A developing ecosystem shows promise in reversing the plummeting rates of “vetrepreneurship.” After World War II, roughly half of returning service members started their own ventures. About 40% of Korean War vets started businesses. Since 9/11, less than 5% have pursued their own ventures. A critical change: WWII vets had access to low-cost loans to start a business via the G.I. Bill, a feature the modern version is missing. Veterans are more likely to hire other veterans, so fewer vet-owned companies contributes to employment challenges for returning military professionals.
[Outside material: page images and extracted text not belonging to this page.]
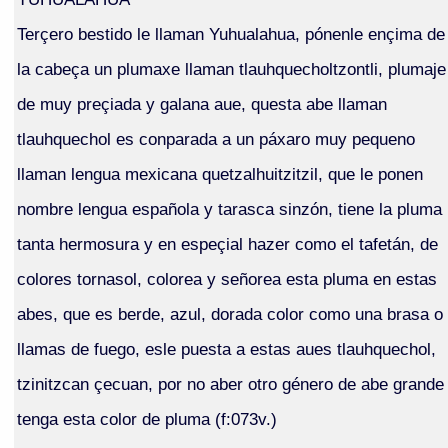
Terçero bestido le llaman Yuhualahua, pónenle ençima de
la cabeça un plumaxe llaman tlauhquecholtzontli, plumaje
de muy preçiada y galana aue, questa abe llaman
tlauhquechol es conparada a un páxaro muy pequeno
llaman lengua mexicana quetzalhuitzitzil, que le ponen
nombre lengua española y tarasca sinzón, tiene la pluma
tanta hermosura y en espeçial hazer como el tafetán, de
colores tornasol, colorea y señorea esta pluma en estas
abes, que es berde, azul, dorada color como una brasa o
llamas de fuego, esle puesta a estas aues tlauhquechol,
tzinitzcan çecuan, por no aber otro género de abe grande
tenga esta color de pluma (f:073v.)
  • Dealflow. Denver-based CirrusMD raised $15 million in May to roll out its virtual health advice and diagnosis services to 200,000 patients at three V.A. facilities. The PenFed Foundation’s Veteran Entrepreneur Investment program invested in former naval aviator Abe Kamarck’s True Made Foods, which makes healthier, vegetable-based condiments like ketchup and sriracha. The U.S. Department of Veterans Affairs and agencies in Massachusetts and New York launched a three-year pay-for-success project to help veterans suffering post-traumatic stress disorder. Orion Talent, which matches companies and U.S. military veterans moving into the mainstream workforce, was acquired last year by private-equity firms L2 Capital Partners and Lakewood Capital.
  • Regional hubs. Two regions that stand out in a study by the Center for a New American Security: the Washington-Baltimore corridor and Austin, Texas, where the new U.S. Army Futures Command serves as a hub around which “veterans can build successful technology startups without flocking to Silicon Valley,” write the authors.
  • Access to capital. Angel and venture funds focusing specifically on veteran founders include Hivers & Strivers, Veteran Ventures Capital, TFX Capital and LunaCap Ventures. Veteran-run Bunker Labs offers networking, education and other services for veteran entrepreneurs in dozens of cities as well as online. Next month, yogurt maker Chobani will kick of its first incubator program for veteran-founded food startups.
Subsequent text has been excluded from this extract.